• [YOUR TASK]:
All lines from the one that contains "Tipps & Inspiration (80, 1264)" through the final line of the entries must be repeated exactly. No other lines belong in the output.
START EXERCISE MATERIAL
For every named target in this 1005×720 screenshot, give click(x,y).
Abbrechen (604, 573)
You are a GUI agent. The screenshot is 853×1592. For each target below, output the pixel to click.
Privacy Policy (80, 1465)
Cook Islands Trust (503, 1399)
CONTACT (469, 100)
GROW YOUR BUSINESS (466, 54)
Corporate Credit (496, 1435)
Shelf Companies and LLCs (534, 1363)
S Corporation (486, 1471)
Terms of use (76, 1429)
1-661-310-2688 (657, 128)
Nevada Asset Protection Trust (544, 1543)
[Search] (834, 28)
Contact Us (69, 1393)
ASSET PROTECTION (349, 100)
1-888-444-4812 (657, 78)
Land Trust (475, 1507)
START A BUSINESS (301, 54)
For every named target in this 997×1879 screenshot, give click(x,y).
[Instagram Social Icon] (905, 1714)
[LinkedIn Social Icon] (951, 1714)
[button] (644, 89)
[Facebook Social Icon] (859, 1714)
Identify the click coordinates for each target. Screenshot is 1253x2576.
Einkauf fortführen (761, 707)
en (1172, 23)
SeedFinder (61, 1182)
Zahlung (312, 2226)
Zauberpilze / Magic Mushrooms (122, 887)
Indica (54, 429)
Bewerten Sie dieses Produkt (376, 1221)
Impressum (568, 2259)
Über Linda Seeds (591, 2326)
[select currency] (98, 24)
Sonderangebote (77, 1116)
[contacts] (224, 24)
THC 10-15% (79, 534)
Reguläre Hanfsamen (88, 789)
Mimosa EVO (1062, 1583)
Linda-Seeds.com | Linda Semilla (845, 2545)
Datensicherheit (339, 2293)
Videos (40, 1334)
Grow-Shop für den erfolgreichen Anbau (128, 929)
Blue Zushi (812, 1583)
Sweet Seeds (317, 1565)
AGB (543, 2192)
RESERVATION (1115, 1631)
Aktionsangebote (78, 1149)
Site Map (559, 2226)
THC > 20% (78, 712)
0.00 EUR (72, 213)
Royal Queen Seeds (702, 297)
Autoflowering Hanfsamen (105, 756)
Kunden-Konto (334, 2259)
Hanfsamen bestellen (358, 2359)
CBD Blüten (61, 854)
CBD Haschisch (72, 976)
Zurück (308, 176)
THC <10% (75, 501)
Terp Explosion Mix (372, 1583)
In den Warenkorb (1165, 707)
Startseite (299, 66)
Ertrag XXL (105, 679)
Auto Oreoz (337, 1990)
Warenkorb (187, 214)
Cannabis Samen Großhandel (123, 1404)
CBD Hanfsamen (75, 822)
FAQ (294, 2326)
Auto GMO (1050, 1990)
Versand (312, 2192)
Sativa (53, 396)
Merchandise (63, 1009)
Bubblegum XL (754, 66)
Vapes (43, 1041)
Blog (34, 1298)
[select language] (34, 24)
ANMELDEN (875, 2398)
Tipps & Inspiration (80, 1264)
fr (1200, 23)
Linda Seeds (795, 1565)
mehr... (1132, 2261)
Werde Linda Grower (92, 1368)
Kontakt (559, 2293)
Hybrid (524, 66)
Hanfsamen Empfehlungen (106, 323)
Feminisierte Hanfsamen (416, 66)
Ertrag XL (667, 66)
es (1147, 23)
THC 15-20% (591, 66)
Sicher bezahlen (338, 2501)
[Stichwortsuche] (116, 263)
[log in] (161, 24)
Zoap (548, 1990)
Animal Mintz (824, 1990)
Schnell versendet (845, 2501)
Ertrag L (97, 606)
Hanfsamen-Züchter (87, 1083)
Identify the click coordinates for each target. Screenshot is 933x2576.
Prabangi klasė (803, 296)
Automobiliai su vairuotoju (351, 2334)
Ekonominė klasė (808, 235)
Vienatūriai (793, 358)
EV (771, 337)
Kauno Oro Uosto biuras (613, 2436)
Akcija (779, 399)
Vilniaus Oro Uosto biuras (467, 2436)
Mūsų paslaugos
END EXERCISE MATERIAL
• [RESPONSE FOR THIS EXERCISE]:
Tipps & Inspiration (80, 1264)
fr (1200, 23)
Linda Seeds (795, 1565)
mehr... (1132, 2261)
Werde Linda Grower (92, 1368)
Kontakt (559, 2293)
Hybrid (524, 66)
Hanfsamen Empfehlungen (106, 323)
Feminisierte Hanfsamen (416, 66)
Ertrag XL (667, 66)
es (1147, 23)
THC 15-20% (591, 66)
Sicher bezahlen (338, 2501)
[Stichwortsuche] (116, 263)
[log in] (161, 24)
Zoap (548, 1990)
Animal Mintz (824, 1990)
Schnell versendet (845, 2501)
Ertrag L (97, 606)
Hanfsamen-Züchter (87, 1083)
Identify the click coordinates for each target. Screenshot is 933x2576.
Prabangi klasė (803, 296)
Automobiliai su vairuotoju (351, 2334)
Ekonominė klasė (808, 235)
Vienatūriai (793, 358)
EV (771, 337)
Kauno Oro Uosto biuras (613, 2436)
Akcija (779, 399)
Vilniaus Oro Uosto biuras (467, 2436)
Mūsų paslaugos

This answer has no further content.